There’s compelling evidence that highly processed foods pose a health risk, but not necessarily because of the ingredients you can’t pronounce. What’s not in them might matter more. Marion Nestle of New York University’s department of nutrition, food studies and public health told me in an e-mail that “relatively unprocessed foods contain nutrients and other components (antioxidants, for example) that might have benefits for health, singly and in concert. People who eat relatively unprocessed foods, especially vegetables, tend to be healthier than people who don’t.”
Carlos Monteiro at the University of Sao Paulo in Brazil has published a classification system for processed foods and has found a correlation between the intake of “ultra-processed” food and obesity. He’s now working with U.S. data.

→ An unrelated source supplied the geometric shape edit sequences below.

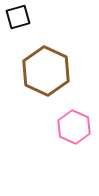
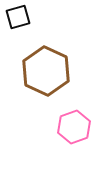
pink hexagon: rotated 16 degrees clockwise
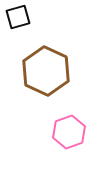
pink hexagon: moved 5 px left, 5 px down
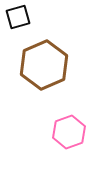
brown hexagon: moved 2 px left, 6 px up; rotated 12 degrees clockwise
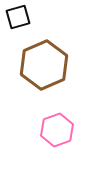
pink hexagon: moved 12 px left, 2 px up
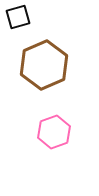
pink hexagon: moved 3 px left, 2 px down
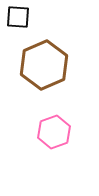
black square: rotated 20 degrees clockwise
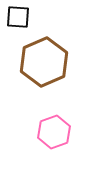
brown hexagon: moved 3 px up
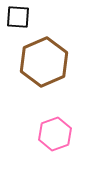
pink hexagon: moved 1 px right, 2 px down
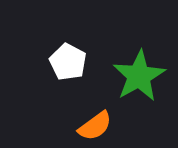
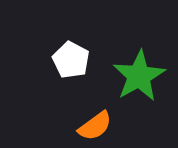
white pentagon: moved 3 px right, 2 px up
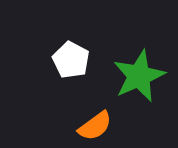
green star: rotated 6 degrees clockwise
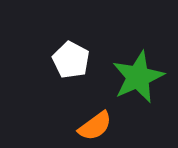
green star: moved 1 px left, 1 px down
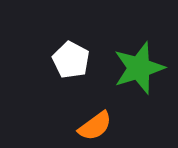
green star: moved 1 px right, 9 px up; rotated 6 degrees clockwise
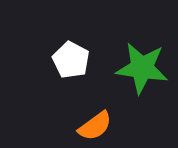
green star: moved 3 px right; rotated 26 degrees clockwise
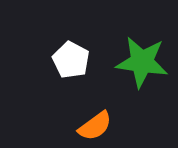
green star: moved 6 px up
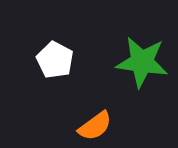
white pentagon: moved 16 px left
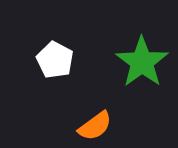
green star: rotated 28 degrees clockwise
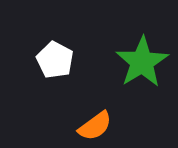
green star: rotated 4 degrees clockwise
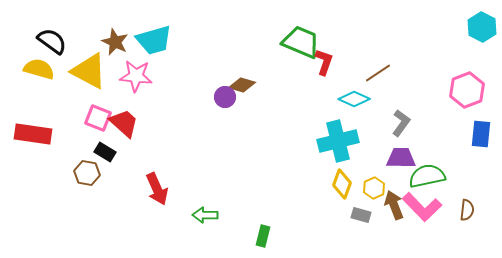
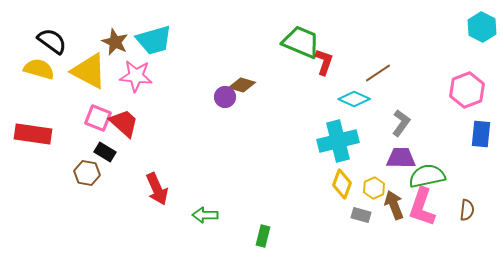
pink L-shape: rotated 63 degrees clockwise
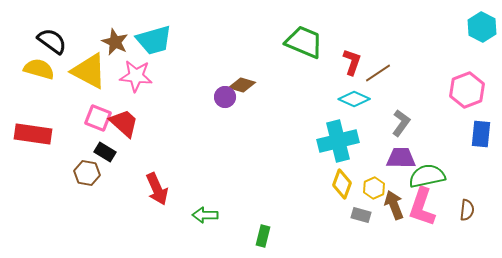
green trapezoid: moved 3 px right
red L-shape: moved 28 px right
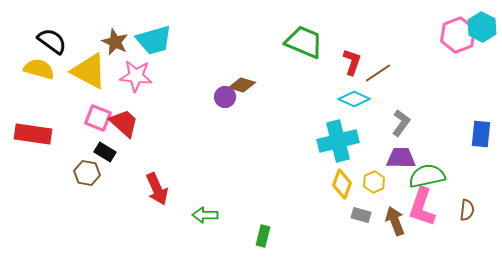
pink hexagon: moved 9 px left, 55 px up
yellow hexagon: moved 6 px up
brown arrow: moved 1 px right, 16 px down
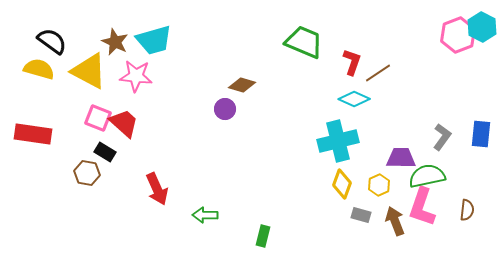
purple circle: moved 12 px down
gray L-shape: moved 41 px right, 14 px down
yellow hexagon: moved 5 px right, 3 px down
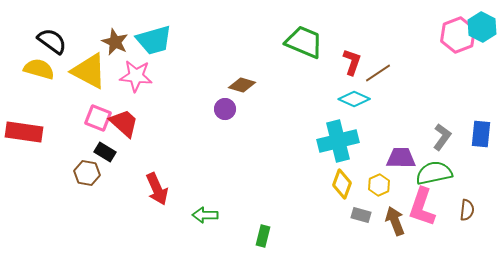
red rectangle: moved 9 px left, 2 px up
green semicircle: moved 7 px right, 3 px up
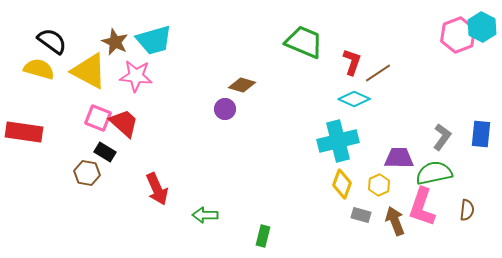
purple trapezoid: moved 2 px left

Meanwhile, in just the past few weeks, researchers in England reported that people who ate seven or more servings of fruits and vegetables daily had a 42 percent lower risk of dying — of any cause — during the 71 / 2-year study period. A study of many different diets — low carb, low fat, Mediterranean, Paleo, vegan — done by David Katz, at Yale’s School of Medicine, concludes that “a diet of minimally processed foods close to nature, predominantly plants, is decisively associated with health promotion and disease prevention.”
Every conversation we’re having about the risk of AZO is a conversation we’re not having about the risk of processed foods. It also shifts the discussion to ground where food manufacturers have science on their side and gives them an opportunity to look reasonable, safety-minded, even magnanimous. Kraft gets kudos for eliminating yellow dye, but it’s the mac and cheese that remains the problem.